Il white cube murattiano è listato a
Verde: all’esterno, la bella trovata di mascherare le vetrate e i cancelli con stendardi in tinta, vergati con prose e poesia; all’interno, sebbene l’amichevole selezione fra conterranei abbia sovraffollato di spunti visivi l’esposizione, l’attrattiva del colore-guida dona all’insieme un fascino indiscutibile.
Promotore, il veterano
Gianni Leone: sue le lambda macro, da pellicola, di velati spunti catalizzati da teloni sintetici e piante di fico d’India; analoga lunghezza d’onda per il “verdedentro” di
Loredana Moretti, desunto da polaroid, e quello “aggettante” di
Stefano Di Marco, per il sottobosco di
Luigi Billi e il verde urbano, dialogo tra natura e artificio da “concubinato ecologico”, di
Rosa Ciano,
Alessandro Cirillo,
Cosmo Laera e
Nicolai Ciannamea, regista di uno gustoso diario di viaggio, marino e di superficie. Sono immagini che invitano a “entrare” nella materia vivente, fatta di luce, terra, vegetazione, fino a farne respirare gli odori: lo fa bene
Antonio Tartaglione.
Meritato spazio è dato al classicismo documentario di
Angela Cioce – di grande equilibrio i reportage fatti a Cuba – e
Beppe Gernone; fresco il video
Bari Cambia di
Nicola Amato; innocua la trasgressione delle street-photo dei
Porka’s p-Proj.

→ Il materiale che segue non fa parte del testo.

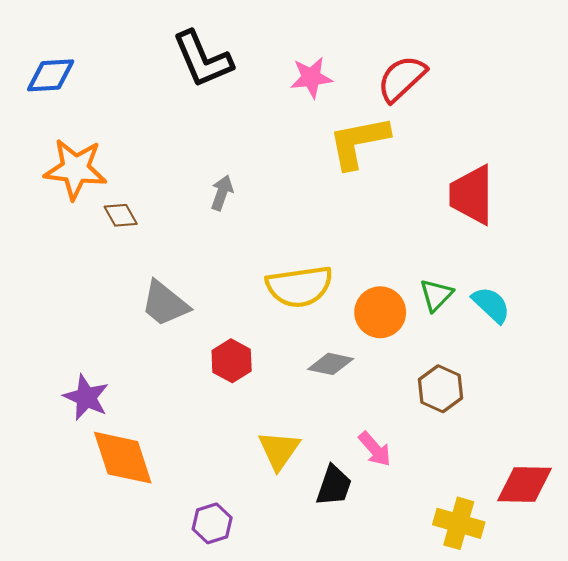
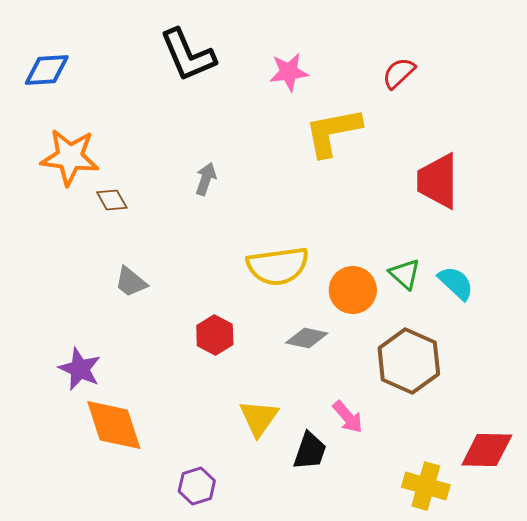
red semicircle: (402, 79) -> (399, 73), moved, size x0.7
green triangle: (436, 295) -> (405, 274), turned -32
gray trapezoid: (165, 304) -> (131, 282), moved, size x0.7
brown hexagon: (440, 389) -> (409, 361), size x1.5

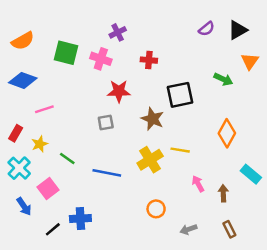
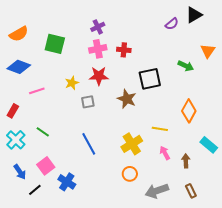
black triangle: (238, 30) -> (194, 15), moved
pink cross: (101, 59) -> (98, 49), moved, turned -30
yellow star: (40, 144) -> (72, 83), moved
yellow line: (180, 150) -> (160, 129), moved
green line: (67, 158) -> (43, 132), moved
yellow cross: (150, 160) -> (132, 144), moved
blue line: (107, 173) -> (89, 144), turned 50
pink square: (48, 188) -> (46, 166), moved
blue cross: (80, 218) -> (67, 182), turned 36
black line: (53, 229) -> (35, 190), moved
gray arrow: (188, 229) -> (157, 191), size x1.6

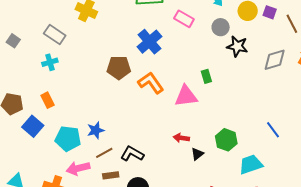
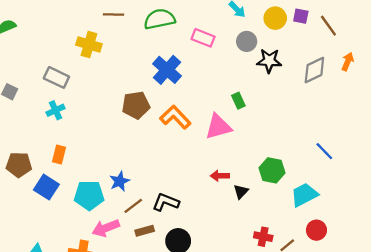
orange rectangle: (47, 100) -> (59, 154), turned 49

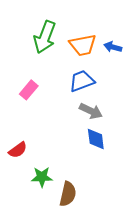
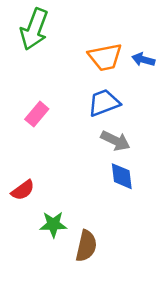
green arrow: (45, 37) -> (34, 29), moved

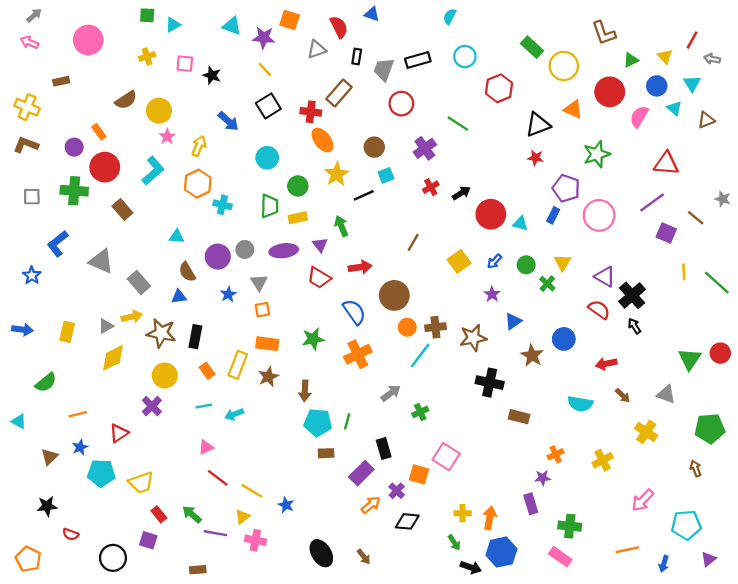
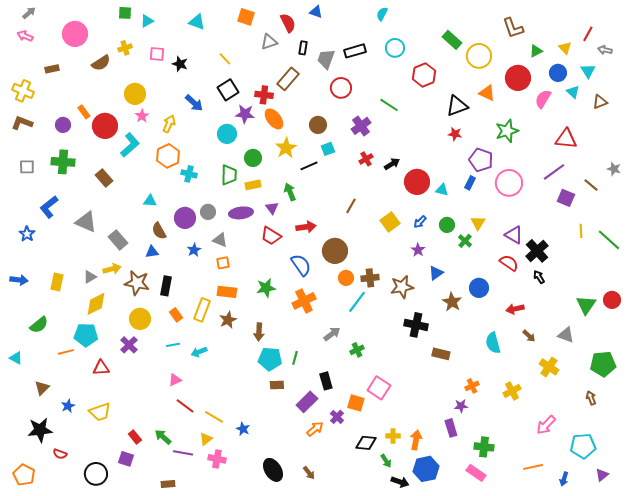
purple star: (264, 38) -> (245, 114), moved
brown semicircle: (126, 100) -> (101, 63), moved
red circle: (105, 167) -> (105, 126), moved
gray triangle: (259, 282) -> (220, 240), turned -35
cyan semicircle: (580, 404) -> (493, 343), turned 65
red triangle: (119, 433) -> (101, 368), turned 30
blue star: (80, 447) -> (68, 406), moved
cyan pentagon: (101, 473) -> (86, 335), moved
yellow trapezoid: (141, 483) -> (100, 412), moved
black star: (47, 506) -> (40, 430), size x1.4
black diamond: (407, 521) -> (366, 443), moved

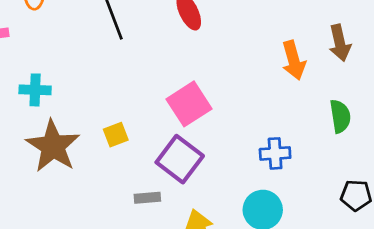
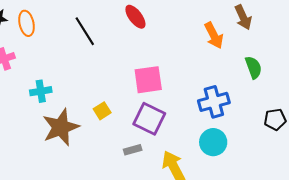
pink square: (189, 104) -> (148, 80), turned 36
brown star: (53, 146) -> (61, 127), turned 30
blue cross: (275, 153) -> (214, 102), size x1.4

Tra gli scatti più patinati, emerge
Homo viridis di
Tommaso Lagattolla, con subliminale allusione al logotipo Benetton.
Percorrendo il labirinto di pareti provvisorie, capita di imbattersi in situazioni d’allarme: inchioda il
nonsguardo sbarrato, stampato su pvc da
Donatella Tummillo e
Pietro Barone, o il divieto d’ingresso di
Annamaria Ippolito, come le divise dei giocatori di ruolo del soft-air ritratti da
Fabrizio Rossiello o degli addetti ospedalieri di
Sergio Leopardi.
Nonsolofoto per
Massimo Ruiu, per il concettuale “rosso più rosso” di
Tullio De Gennaro, per l’increspata astrazione del
Nilo di carta di
Iginio Iurilli, per i graffiti su cera di
Claudio Cusatelli.
Le installazioni sono molteplici: si va dalla fotosintesi clorofilliana artificiale dell’emergente a New York
Giampiero Milella alle delicate lucciole di
Miki Carone, dall’originale tela cosparsa di germogli da innaffiare di
Giuseppe Bellini all’“albero degli sbagli” (o del riciclo) del designer
Alfio Cangiani, fino a qualche
déjà-vu. Davvero raffinate le gigantografie di
Daniela Corbascio, punzonate da neon di segno “positivo e negativo”, che stigmatizzano le labbra del critico Pietro Marino, voce tagliente o benevola.
Alla serenità che questo colore spesso incarna, l’esistenzialista
Francesco Schiavulli risponde interpretando il verde nella sua accezione negativa. A raccontarlo, in cinque video, un medico, un attore, gente comune afflitta dell’indigenza e dalla malattia, lo stesso artista-performer e il suo “esercito degli umili”, sorretto da poetiche “soste meditative” in ferro, per uno straniante happening. Da segnalare, infie, il progetto di
Donatella Caproglio,
La porta verde, prezioso centro d’ascolto per i bambini da 0 a 3 anni.